§ **WORK TASK**
Please restate word for word the lines from the top of the entries through the line that contains "Communications & Incident", and do not include any pictures.

(Saved data entries)

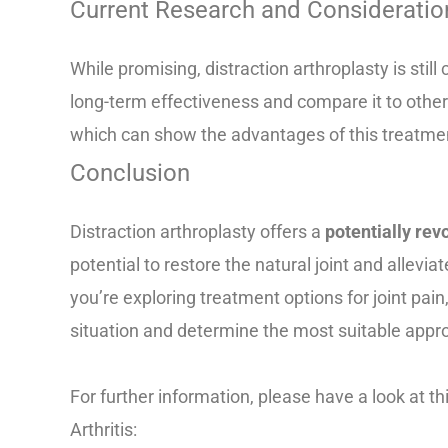
Current Research and Consideratio
While promising, distraction arthroplasty is stil
long-term effectiveness and compare it to other
which can show the advantages of this treatme
Conclusion
Distraction arthroplasty offers a
potentially re
potential to restore the natural joint and allevia
you’re exploring treatment options for joint pain, 
situation and determine the most suitable appro
For further information, please have a look at th
Arthritis:
https://www.mayoclinic.org/documents/m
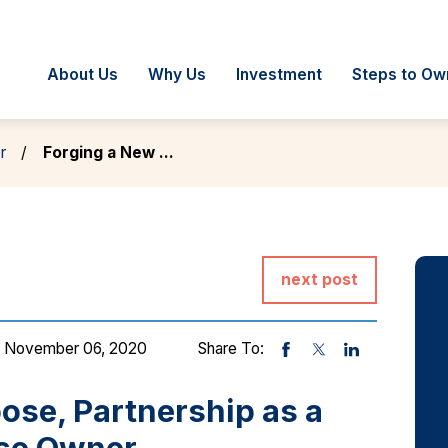
About Us
Why Us
Investment
Steps to Ow
r
Forging a New ...
next post
 November 06, 2020
Share To:
ose, Partnership as a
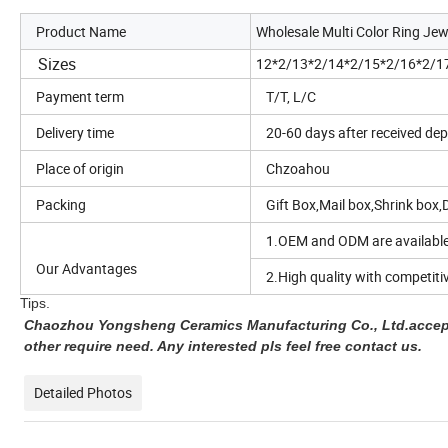
Product Name
Wholesale Multi Color Ring Jew
Sizes
12*2/13*2/14*2/15*2/16*2/1
Payment term
T/T, L/C
Delivery time
20-60 days after received dep
Place of origin
Chzoahou
Packing
Gift Box,Mail box,Shrink box,D
1.OEM and ODM are available
Our Advantages
2.High quality with competitiv
Tips.
Chaozhou Yongsheng Ceramics Manufacturing Co., Ltd.accept
other require need. Any interested pls feel free contact us.
Detailed Photos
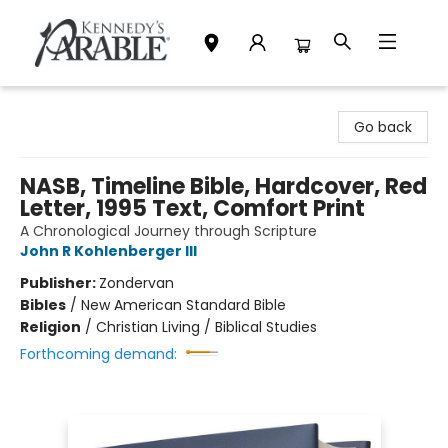
Kennedy's Parable (Saskatoon)
Go back
NASB, Timeline Bible, Hardcover, Red
Letter, 1995 Text, Comfort Print
A Chronological Journey through Scripture
John R Kohlenberger III
Publisher:
Zondervan
Bibles
/
New American Standard Bible
Religion
/
Christian Living / Biblical Studies
Forthcoming demand:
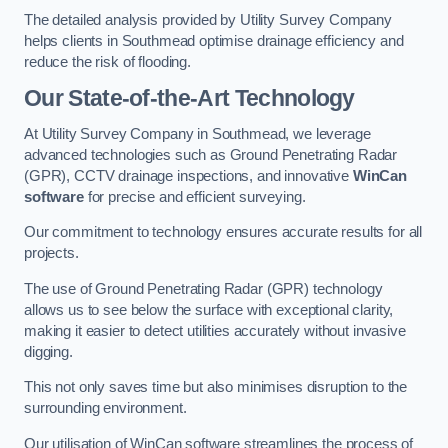
The detailed analysis provided by Utility Survey Company
helps clients in Southmead optimise drainage efficiency and
reduce the risk of flooding.
Our State-of-the-Art Technology
At Utility Survey Company in Southmead, we leverage
advanced technologies such as Ground Penetrating Radar
(GPR), CCTV drainage inspections, and innovative
WinCan
software
for precise and efficient surveying.
Our commitment to technology ensures accurate results for all
projects.
The use of Ground Penetrating Radar (GPR) technology
allows us to see below the surface with exceptional clarity,
making it easier to detect utilities accurately without invasive
digging.
This not only saves time but also minimises disruption to the
surrounding environment.
Our utilisation of WinCan software streamlines the process of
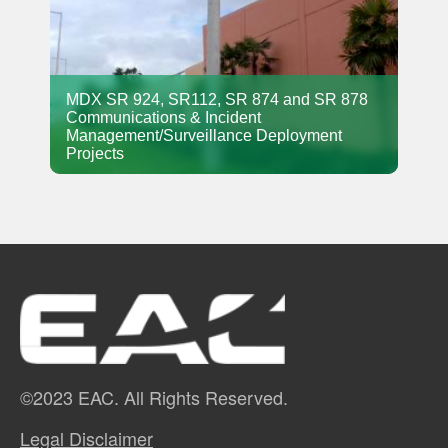
MDX SR 924, SR112, SR 874 and SR 878
Communications & Incident
Management/Surveillance Deployment
Projects
©2023 EAC. All Rights Reserved.
Legal Disclaimer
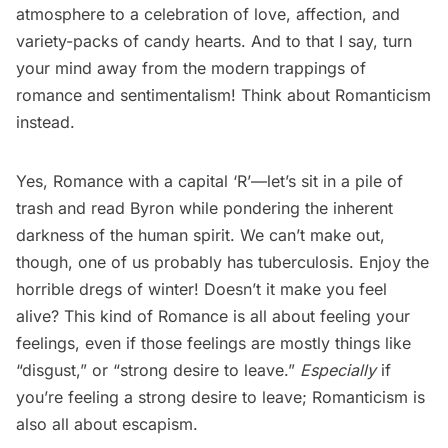
atmosphere to a celebration of love, affection, and
variety-packs of candy hearts. And to that I say, turn
your mind away from the modern trappings of
romance and sentimentalism! Think about Romanticism
instead.
Yes, Romance with a capital ‘R’—let’s sit in a pile of
trash and read Byron while pondering the inherent
darkness of the human spirit. We can’t make out,
though, one of us probably has tuberculosis. Enjoy the
horrible dregs of winter! Doesn’t it make you feel
alive? This kind of Romance is all about feeling your
feelings, even if those feelings are mostly things like
“disgust,” or “strong desire to leave.”
Especially
if
you’re feeling a strong desire to leave; Romanticism is
also all about escapism.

§ **ANSWER TO THE PROBLEM**
Current Research and Consideratio
While promising, distraction arthroplasty is stil
long-term effectiveness and compare it to other
which can show the advantages of this treatme
Conclusion
Distraction arthroplasty offers a
potentially re
potential to restore the natural joint and allevia
you’re exploring treatment options for joint pain, 
situation and determine the most suitable appro
For further information, please have a look at th
Arthritis:
https://www.mayoclinic.org/documents/m
About Us
Why Us
Investment
Steps to Ow
r
Forging a New ...
next post
 November 06, 2020
Share To:
ose, Partnership as a
Product Name
Wholesale Multi Color Ring Jew
Sizes
12*2/13*2/14*2/15*2/16*2/1
Payment term
T/T, L/C
Delivery time
20-60 days after received dep
Place of origin
Chzoahou
Packing
Gift Box,Mail box,Shrink box,D
1.OEM and ODM are available
Our Advantages
2.High quality with competitiv
Tips.
Chaozhou Yongsheng Ceramics Manufacturing Co., Ltd.accept
other require need. Any interested pls feel free contact us.
Detailed Photos
Kennedy's Parable (Saskatoon)
Go back
NASB, Timeline Bible, Hardcover, Red
Letter, 1995 Text, Comfort Print
A Chronological Journey through Scripture
John R Kohlenberger III
Publisher:
Zondervan
Bibles
/
New American Standard Bible
Religion
/
Christian Living / Biblical Studies
Forthcoming demand:
The detailed analysis provided by Utility Survey Company
helps clients in Southmead optimise drainage efficiency and
reduce the risk of flooding.
Our State-of-the-Art Technology
At Utility Survey Company in Southmead, we leverage
advanced technologies such as Ground Penetrating Radar
(GPR), CCTV drainage inspections, and innovative
WinCan
software
for precise and efficient surveying.
Our commitment to technology ensures accurate results for all
projects.
The use of Ground Penetrating Radar (GPR) technology
allows us to see below the surface with exceptional clarity,
making it easier to detect utilities accurately without invasive
digging.
This not only saves time but also minimises disruption to the
surrounding environment.
Our utilisation of WinCan software streamlines the process of
MDX SR 924, SR112, SR 874 and SR 878
Communications & Incident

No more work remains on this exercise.